Required work = Please repeat every record exactly, leaving out any pictures.

─── Listed records

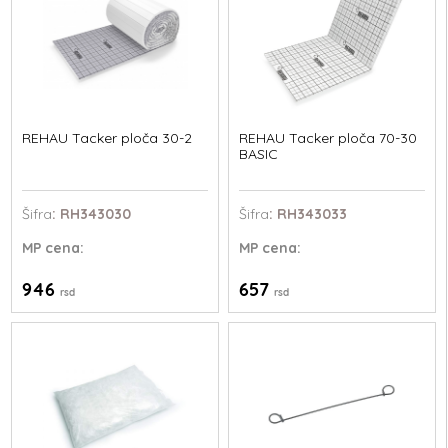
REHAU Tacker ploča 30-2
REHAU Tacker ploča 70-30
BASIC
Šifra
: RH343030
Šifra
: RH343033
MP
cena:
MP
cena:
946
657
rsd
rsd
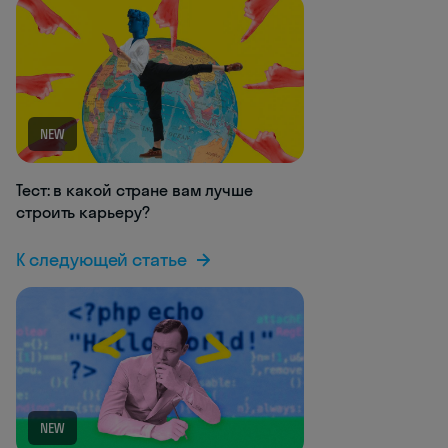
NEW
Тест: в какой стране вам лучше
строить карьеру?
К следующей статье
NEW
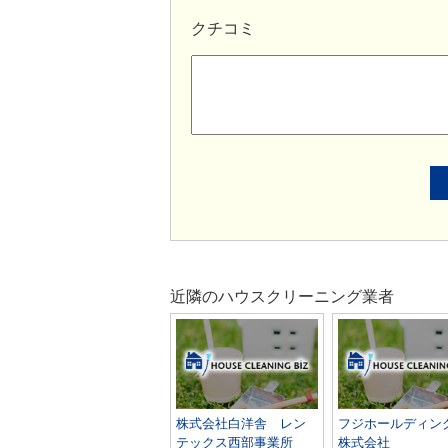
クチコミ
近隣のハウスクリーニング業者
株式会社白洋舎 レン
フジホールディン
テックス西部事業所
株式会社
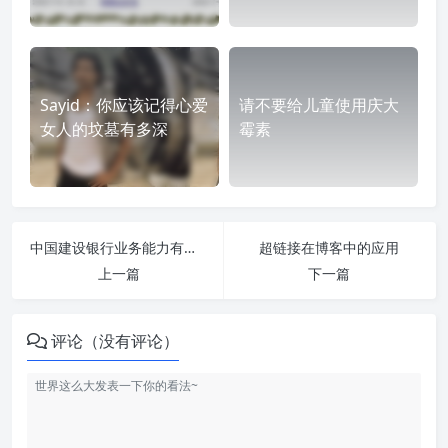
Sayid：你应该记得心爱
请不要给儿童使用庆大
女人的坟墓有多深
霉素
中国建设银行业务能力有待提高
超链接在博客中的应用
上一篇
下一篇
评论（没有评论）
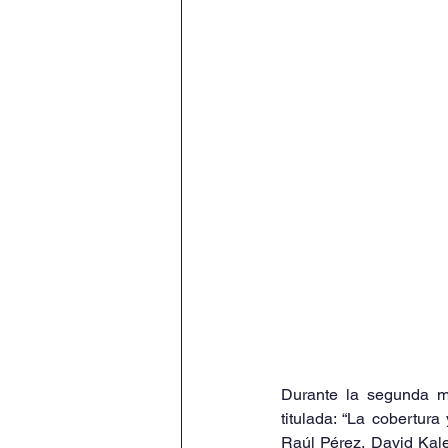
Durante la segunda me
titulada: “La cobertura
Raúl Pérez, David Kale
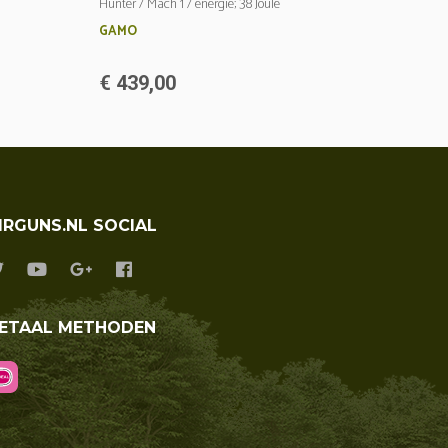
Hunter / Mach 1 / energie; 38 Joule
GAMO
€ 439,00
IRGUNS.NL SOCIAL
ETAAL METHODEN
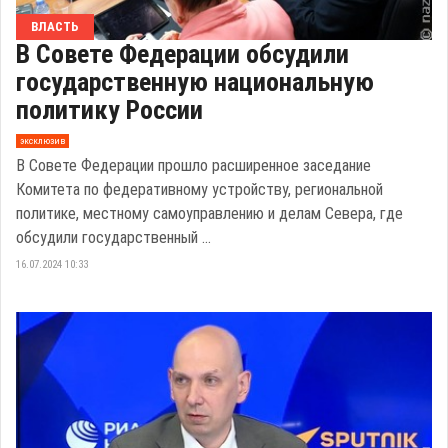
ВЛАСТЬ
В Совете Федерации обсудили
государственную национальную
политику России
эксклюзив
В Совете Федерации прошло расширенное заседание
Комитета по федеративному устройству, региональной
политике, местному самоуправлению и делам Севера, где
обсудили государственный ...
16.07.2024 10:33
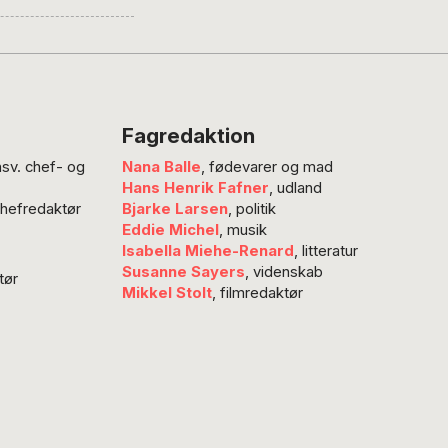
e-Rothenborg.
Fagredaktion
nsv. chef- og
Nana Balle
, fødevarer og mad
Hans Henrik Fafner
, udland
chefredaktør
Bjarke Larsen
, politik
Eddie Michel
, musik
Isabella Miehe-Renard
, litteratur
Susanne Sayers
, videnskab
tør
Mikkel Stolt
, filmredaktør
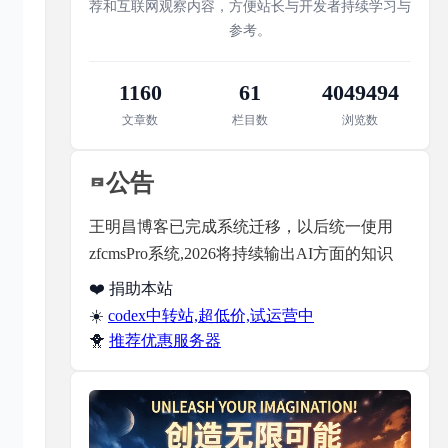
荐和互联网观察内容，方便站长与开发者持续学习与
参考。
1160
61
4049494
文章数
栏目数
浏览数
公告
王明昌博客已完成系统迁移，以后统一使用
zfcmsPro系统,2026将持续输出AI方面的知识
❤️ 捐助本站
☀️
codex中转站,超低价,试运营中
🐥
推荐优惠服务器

──────

Solution to this problem =
REHAU Tacker ploča 30-2
REHAU Tacker ploča 70-30
BASIC
Šifra
: RH343030
Šifra
: RH343033
MP
cena:
MP
cena:
946
657
rsd
rsd
NEW
Тест: в какой стране вам лучше
строить карьеру?
К следующей статье
NEW
クチコミ
近隣のハウスクリーニング業者
株式会社白洋舎 レン
フジホールディン
テックス西部事業所
株式会社
Sayid：你应该记得心爱
请不要给儿童使用庆大
女人的坟墓有多深
霉素
中国建设银行业务能力有待提高
超链接在博客中的应用
上一篇
下一篇
评论（没有评论）
Durante la segunda me
titulada: “La cobertura
Raúl Pérez, David Kale
Hunter / Mach 1 / energie; 38 Joule
GAMO
€ 439,00
IRGUNS.NL SOCIAL
ETAAL METHODEN
ВЛАСТЬ
В Совете Федерации обсудили
государственную национальную
политику России
эксклюзив
В Совете Федерации прошло расширенное заседание
Комитета по федеративному устройству, региональной
политике, местному самоуправлению и делам Севера, где
обсудили государственный ...
16.07.2024 10:33
e-Rothenborg.
Fagredaktion
nsv. chef- og
Nana Balle
, fødevarer og mad
Hans Henrik Fafner
, udland
chefredaktør
Bjarke Larsen
, politik
Eddie Michel
, musik
Isabella Miehe-Renard
, litteratur
Susanne Sayers
, videnskab
tør
Mikkel Stolt
, filmredaktør
荐和互联网观察内容，方便站长与开发者持续学习与
参考。
1160
61
4049494
文章数
栏目数
浏览数
公告
王明昌博客已完成系统迁移，以后统一使用
zfcmsPro系统,2026将持续输出AI方面的知识
❤️ 捐助本站
☀️
codex中转站,超低价,试运营中
🐥
推荐优惠服务器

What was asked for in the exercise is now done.